— Exercise requirements —
Every record below is to be repeated exactly, with the pictures left out.

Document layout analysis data

:::

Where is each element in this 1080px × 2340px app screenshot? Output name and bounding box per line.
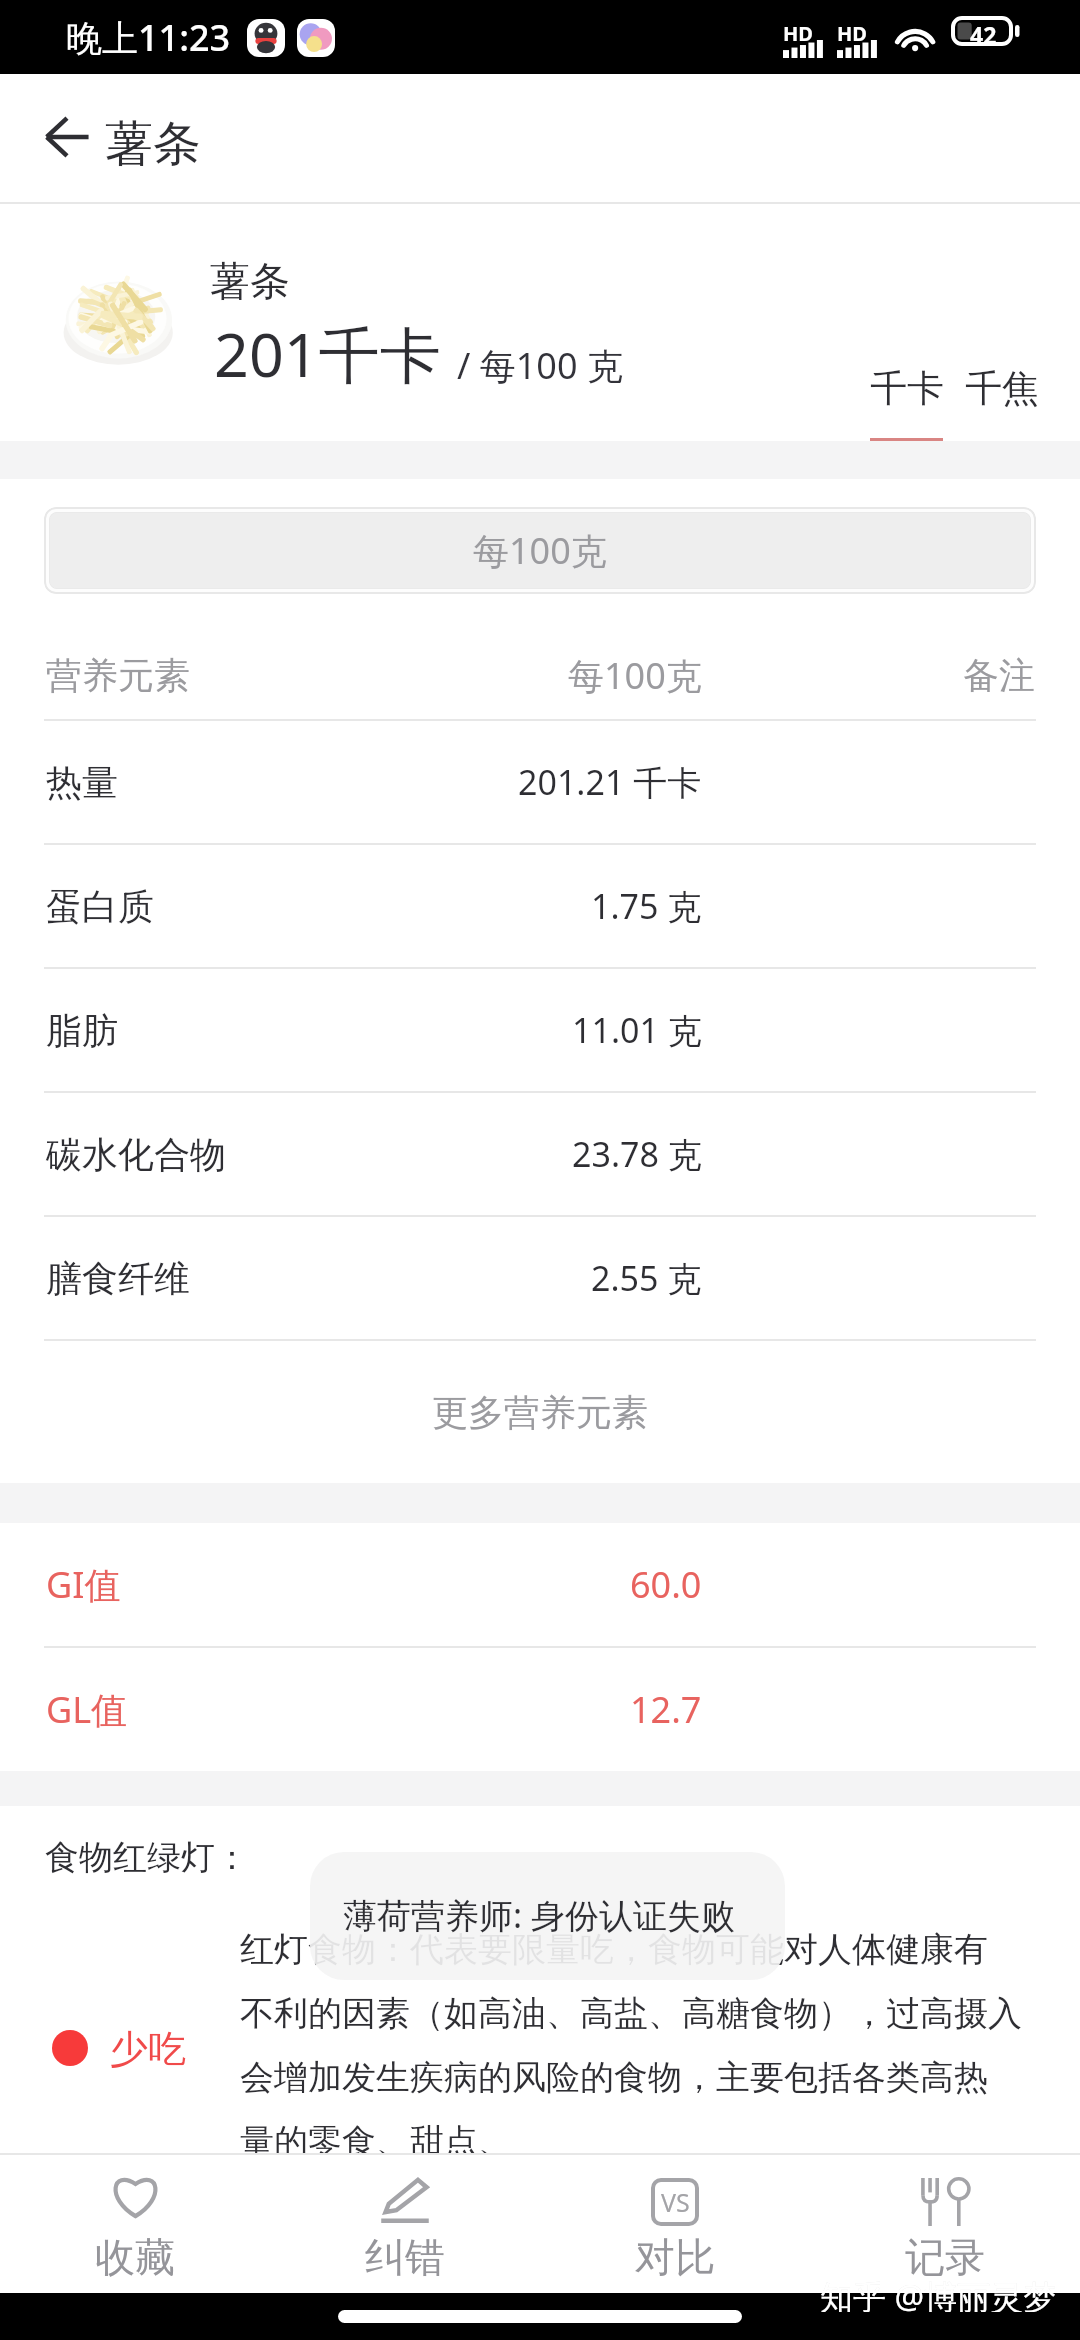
staticText: 收藏 — [95, 2232, 175, 2282]
staticText: 纠错 — [365, 2232, 445, 2282]
staticText: 对比 — [635, 2232, 715, 2282]
staticText: 晚上11:23 — [66, 13, 231, 62]
staticText: 脂肪 — [46, 1008, 118, 1053]
staticText: 201千卡 — [214, 312, 441, 395]
button[interactable]: 蛋白质 — [0, 845, 1080, 967]
button[interactable]: 碳水化合物 — [0, 1093, 1080, 1215]
staticText: 薄荷营养师: 身份认证失败 — [343, 1892, 735, 1938]
button[interactable]: GI值 — [0, 1523, 1080, 1646]
staticText: 营养元素 — [46, 653, 190, 698]
button[interactable]: Back — [17, 74, 117, 202]
staticText: 膳食纤维 — [46, 1256, 190, 1301]
button[interactable]: VS — [540, 2153, 810, 2293]
staticText: 千卡 — [870, 365, 944, 412]
staticText: 2.55 克 — [591, 1255, 702, 1301]
button[interactable]: 更多营养元素 — [0, 1341, 1080, 1483]
staticText: 量的零食、甜点、 — [240, 2120, 512, 2163]
staticText: 更多营养元素 — [432, 1390, 648, 1435]
staticText: 每100克 — [473, 526, 607, 575]
staticText: 薯条 — [105, 114, 201, 174]
staticText: 备注 — [963, 653, 1035, 698]
staticText: 11.01 克 — [572, 1007, 702, 1053]
staticText: VS — [661, 2185, 690, 2219]
button[interactable]: 热量 — [0, 721, 1080, 843]
button[interactable]: 纠错 — [270, 2153, 540, 2293]
staticText: 知乎 @博丽灵梦 — [820, 2276, 1057, 2312]
staticText: HD — [837, 20, 867, 47]
staticText: 热量 — [46, 760, 118, 805]
staticText: 23.78 克 — [572, 1131, 702, 1177]
staticText: 记录 — [905, 2232, 985, 2282]
button[interactable]: 千卡 — [860, 354, 952, 434]
button[interactable]: 脂肪 — [0, 969, 1080, 1091]
button[interactable]: 收藏 — [0, 2153, 270, 2293]
button[interactable]: 膳食纤维 — [0, 1217, 1080, 1339]
staticText: 红灯食物：代表要限量吃，食物可能对人体健康有 — [240, 1928, 988, 1971]
staticText: / 每100 克 — [457, 341, 623, 390]
staticText: 碳水化合物 — [46, 1132, 226, 1177]
staticText: 蛋白质 — [46, 884, 154, 929]
staticText: 会增加发生疾病的风险的食物，主要包括各类高热 — [240, 2056, 988, 2099]
staticText: 不利的因素（如高油、高盐、高糖食物），过高摄入 — [240, 1992, 1022, 2035]
staticText: GI值 — [46, 1560, 121, 1609]
staticText: 60.0 — [630, 1560, 702, 1609]
staticText: GL值 — [46, 1685, 128, 1734]
button[interactable]: 千焦 — [957, 354, 1043, 414]
staticText: 42 — [970, 19, 997, 50]
staticText: 少吃 — [110, 2025, 186, 2073]
staticText: 每100克 — [568, 651, 702, 700]
staticText: HD — [783, 20, 813, 47]
staticText: 1.75 克 — [591, 883, 702, 929]
button[interactable]: 每100克 — [44, 507, 1036, 594]
staticText: 千焦 — [965, 365, 1039, 412]
staticText: 食物红绿灯： — [45, 1836, 249, 1879]
button[interactable]: GL值 — [0, 1648, 1080, 1771]
staticText: 薯条 — [210, 256, 290, 306]
staticText: 201.21 千卡 — [518, 759, 702, 805]
staticText: 12.7 — [630, 1685, 702, 1734]
button[interactable]: 记录 — [810, 2153, 1080, 2293]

:::

— Answer to this problem —
Where is each element in this 1080px × 2340px app screenshot? Output name and bounding box per line.
staticText: 收藏 — [95, 2232, 175, 2282]
staticText: 纠错 — [365, 2232, 445, 2282]
staticText: 对比 — [635, 2232, 715, 2282]
staticText: 晚上11:23 — [66, 13, 231, 62]
staticText: 脂肪 — [46, 1008, 118, 1053]
staticText: 201千卡 — [214, 312, 441, 395]
button[interactable]: 蛋白质 — [0, 845, 1080, 967]
button[interactable]: 碳水化合物 — [0, 1093, 1080, 1215]
staticText: 薄荷营养师: 身份认证失败 — [343, 1892, 735, 1938]
button[interactable]: GI值 — [0, 1523, 1080, 1646]
staticText: 营养元素 — [46, 653, 190, 698]
button[interactable]: Back — [17, 74, 117, 202]
staticText: 膳食纤维 — [46, 1256, 190, 1301]
button[interactable]: VS — [540, 2153, 810, 2293]
staticText: 千卡 — [870, 365, 944, 412]
staticText: 2.55 克 — [591, 1255, 702, 1301]
button[interactable]: 更多营养元素 — [0, 1341, 1080, 1483]
staticText: 量的零食、甜点、 — [240, 2120, 512, 2163]
staticText: 更多营养元素 — [432, 1390, 648, 1435]
staticText: 每100克 — [473, 526, 607, 575]
staticText: 薯条 — [105, 114, 201, 174]
staticText: 备注 — [963, 653, 1035, 698]
staticText: 11.01 克 — [572, 1007, 702, 1053]
staticText: VS — [661, 2185, 690, 2219]
button[interactable]: 热量 — [0, 721, 1080, 843]
button[interactable]: 纠错 — [270, 2153, 540, 2293]
staticText: 知乎 @博丽灵梦 — [820, 2276, 1057, 2312]
staticText: HD — [837, 20, 867, 47]
staticText: 热量 — [46, 760, 118, 805]
staticText: 23.78 克 — [572, 1131, 702, 1177]
staticText: 记录 — [905, 2232, 985, 2282]
button[interactable]: 千卡 — [860, 354, 952, 434]
button[interactable]: 脂肪 — [0, 969, 1080, 1091]
button[interactable]: 收藏 — [0, 2153, 270, 2293]
button[interactable]: 膳食纤维 — [0, 1217, 1080, 1339]
staticText: 红灯食物：代表要限量吃，食物可能对人体健康有 — [240, 1928, 988, 1971]
staticText: / 每100 克 — [457, 341, 623, 390]
staticText: 碳水化合物 — [46, 1132, 226, 1177]
staticText: 蛋白质 — [46, 884, 154, 929]
staticText: 会增加发生疾病的风险的食物，主要包括各类高热 — [240, 2056, 988, 2099]
staticText: 不利的因素（如高油、高盐、高糖食物），过高摄入 — [240, 1992, 1022, 2035]
staticText: GI值 — [46, 1560, 121, 1609]
staticText: 60.0 — [630, 1560, 702, 1609]
staticText: GL值 — [46, 1685, 128, 1734]
button[interactable]: 千焦 — [957, 354, 1043, 414]
staticText: 42 — [970, 19, 997, 50]
staticText: 少吃 — [110, 2025, 186, 2073]
staticText: 每100克 — [568, 651, 702, 700]
staticText: HD — [783, 20, 813, 47]
staticText: 1.75 克 — [591, 883, 702, 929]
button[interactable]: 每100克 — [44, 507, 1036, 594]
staticText: 千焦 — [965, 365, 1039, 412]
staticText: 食物红绿灯： — [45, 1836, 249, 1879]
button[interactable]: GL值 — [0, 1648, 1080, 1771]
staticText: 薯条 — [210, 256, 290, 306]
staticText: 201.21 千卡 — [518, 759, 702, 805]
staticText: 12.7 — [630, 1685, 702, 1734]
button[interactable]: 记录 — [810, 2153, 1080, 2293]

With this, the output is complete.